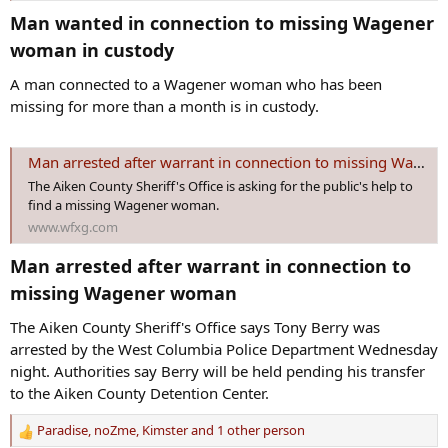
Man wanted in connection to missing Wagener
woman in custody​
A man connected to a Wagener woman who has been
missing for more than a month is in custody.
Man arrested after warrant in connection to missing Wagener woman
The Aiken County Sheriff's Office is asking for the public's help to
find a missing Wagener woman.
www.wfxg.com
Man arrested after warrant in connection to
missing Wagener woman​
The Aiken County Sheriff's Office says Tony Berry was
arrested by the West Columbia Police Department Wednesday
night. Authorities say Berry will be held pending his transfer
to the Aiken County Detention Center.
Paradise
,
noZme
,
Kimster
and 1 other person
R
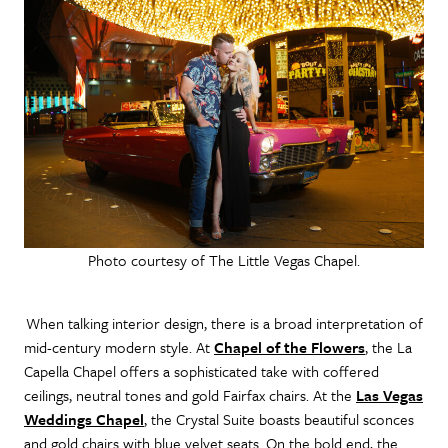
Photo courtesy of The Little Vegas Chapel.
When talking interior design, there is a broad interpretation of
mid-century modern style. At
Chapel of the Flowers
, the La
Capella Chapel offers a sophisticated take with coffered
ceilings, neutral tones and gold Fairfax chairs. At the
Las Vegas
Weddings Chapel
, the Crystal Suite boasts beautiful sconces
and gold chairs with blue velvet seats. On the bold end, the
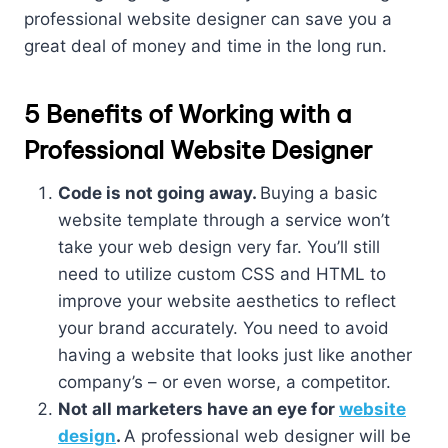
professional website designer can save you a
great deal of money and time in the long run.
5 Benefits of Working with a
Professional Website Designer
Code is not going away.
Buying a basic
website template through a service won’t
take your web design very far. You’ll still
need to utilize custom CSS and HTML to
improve your website aesthetics to reflect
your brand accurately. You need to avoid
having a website that looks just like another
company’s – or even worse, a competitor.
Not all marketers have an eye for
website
design
.
A professional web designer will be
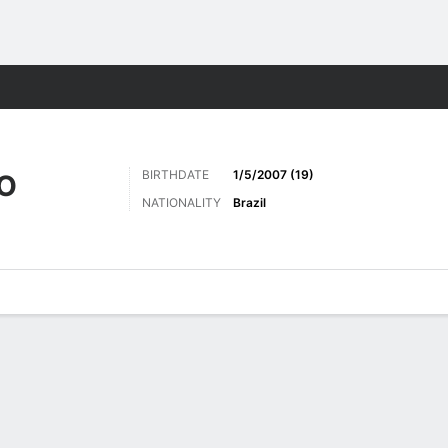
Sports
BIRTHDATE
1/5/2007 (19)
HO
NATIONALITY
Brazil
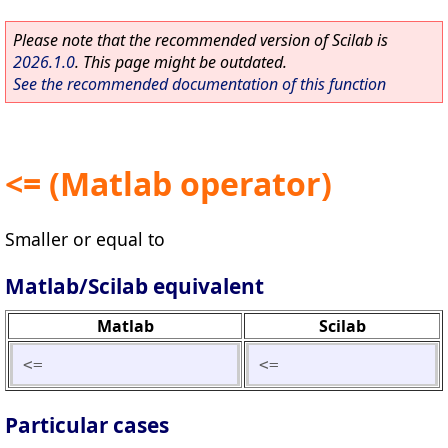
Please note that the recommended version of Scilab is
2026.1.0
. This page might be outdated.
See the recommended documentation of this function
<= (Matlab operator)
Smaller or equal to
Matlab/Scilab equivalent
Matlab
Scilab
<=
<=
Particular cases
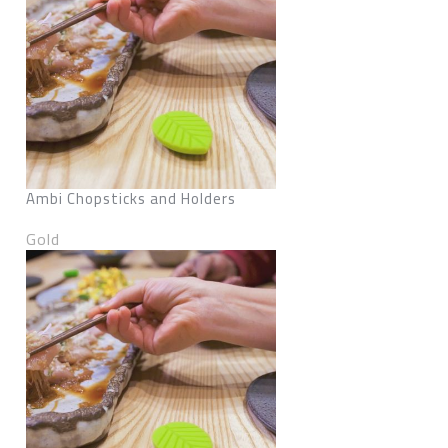
Ambi Chopsticks and Holders
Gold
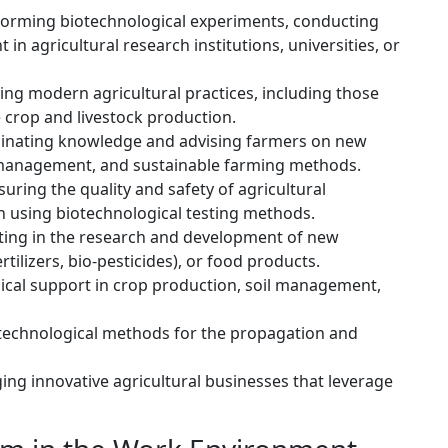
orming biotechnological experiments, conducting
in agricultural research institutions, universities, or
g modern agricultural practices, including those
 crop and livestock production.
nating knowledge and advising farmers on new
t management, and sustainable farming methods.
uring the quality and safety of agricultural
n using biotechnological testing methods.
ting in the research and development of new
ertilizers, bio-pesticides), or food products.
ical support in crop production, soil management,
technological methods for the propagation and
ng innovative agricultural businesses that leverage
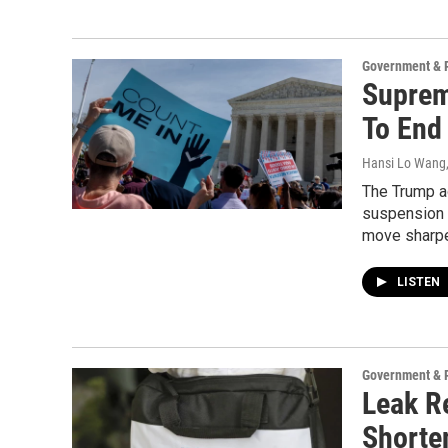
Government & P
Suprem
To End
Hansi Lo Wang
The Trump ad
suspension t
move sharpen
LISTEN
Government & P
Leak R
Shorte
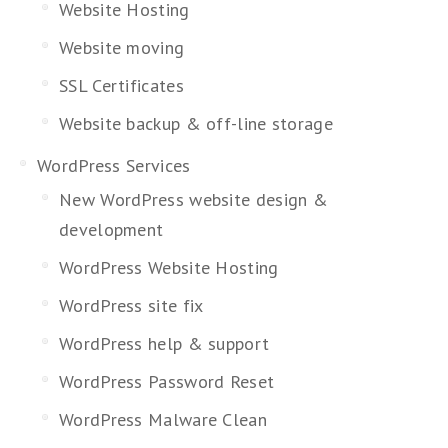
Website Hosting
Website moving
SSL Certificates
Website backup & off-line storage
WordPress Services
New WordPress website design &
development
WordPress Website Hosting
WordPress site fix
WordPress help & support
WordPress Password Reset
WordPress Malware Clean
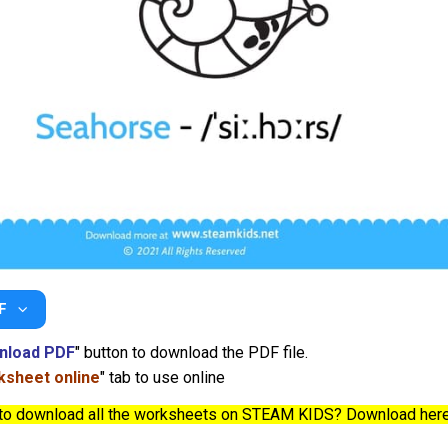
F
nload PDF
" button to download the PDF file.
sheet online
" tab to use online
to download all the worksheets on STEAM KIDS? Download her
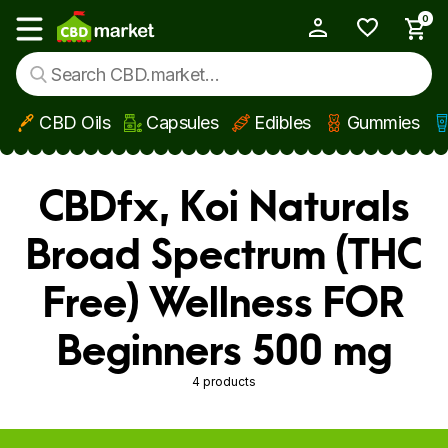
0
My Account
Show main menu
CBD Oils
Capsules
Edibles
Gummies
Skip to main content
CBDfx, Koi Naturals
Broad Spectrum (THC
Free) Wellness FOR
Beginners 500 mg
4 products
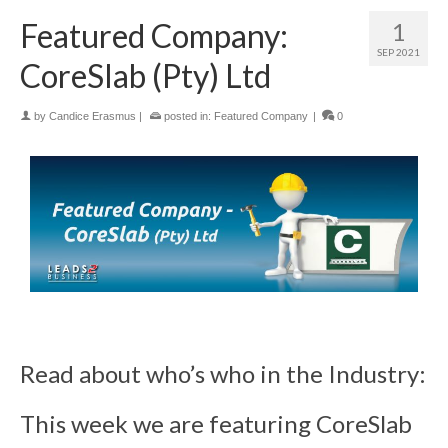
Featured Company:
1
SEP 2021
CoreSlab (Pty) Ltd
by
Candice Erasmus
|
posted in:
Featured Company
|
0
Read about who’s who in the Industry:
This week we are featuring CoreSlab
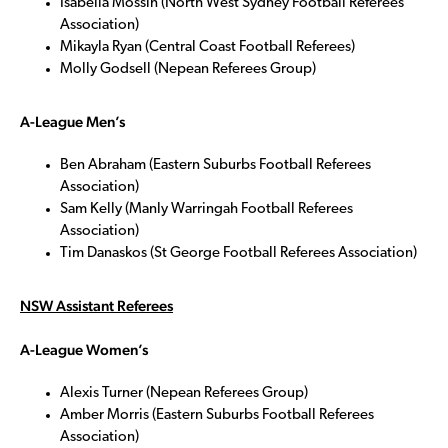
Isabella Mossin (North West Sydney Football Referees
Association)
Mikayla Ryan (Central Coast Football Referees)
Molly Godsell (Nepean Referees Group)
A-League Men’s
Ben Abraham (Eastern Suburbs Football Referees
Association)
Sam Kelly (Manly Warringah Football Referees
Association)
Tim Danaskos (St George Football Referees Association)
NSW Assistant Referees
A-League Women’s
Alexis Turner (Nepean Referees Group)
Amber Morris (Eastern Suburbs Football Referees
Association)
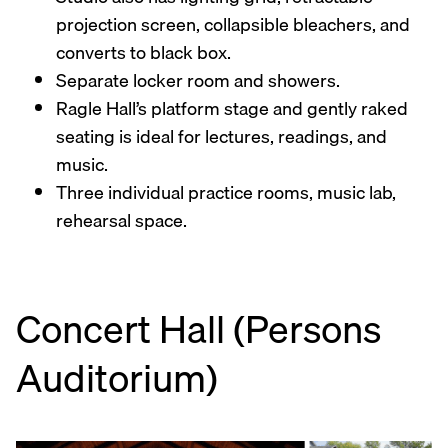
projection screen, collapsible bleachers, and
converts to black box.
Separate locker room and showers.
Ragle Hall’s platform stage and gently raked
seating is ideal for lectures, readings, and
music.
Three individual practice rooms, music lab,
rehearsal space.
Concert Hall (Persons
Auditorium)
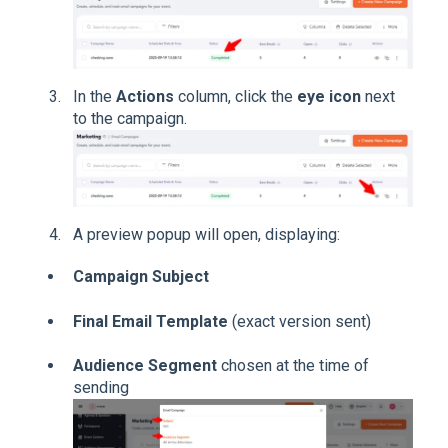
In the
Actions
column, click the
eye icon
next
to the campaign.
A preview popup will open, displaying:
Campaign Subject
Final Email Template
(exact version sent)
Audience Segment
chosen at the time of
sending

######

# What is being asked
Using the data above, copy exactly the lines from the one containing "1/5/2007 (19)" to the one containing "SSL Certificates", inclusive. Exclude the pictures.

# Answer space
1/5/2007 (19)
HO
NATIONALITY
Brazil
Please note that the recommended version of Scilab is
2026.1.0
. This page might be outdated.
See the recommended documentation of this function
<= (Matlab operator)
Smaller or equal to
Matlab/Scilab equivalent
Matlab
Scilab
<=
<=
Particular cases
Ambi Chopsticks and Holders
Gold
orming biotechnological experiments, conducting
in agricultural research institutions, universities, or
g modern agricultural practices, including those
 crop and livestock production.
nating knowledge and advising farmers on new
t management, and sustainable farming methods.
uring the quality and safety of agricultural
n using biotechnological testing methods.
ting in the research and development of new
ertilizers, bio-pesticides), or food products.
ical support in crop production, soil management,
technological methods for the propagation and
ng innovative agricultural businesses that leverage
Government & P
Suprem
To End
Hansi Lo Wang
The Trump ad
suspension t
move sharpen
LISTEN
Government & P
Leak R
Shorte
Website Hosting
Website moving
SSL Certificates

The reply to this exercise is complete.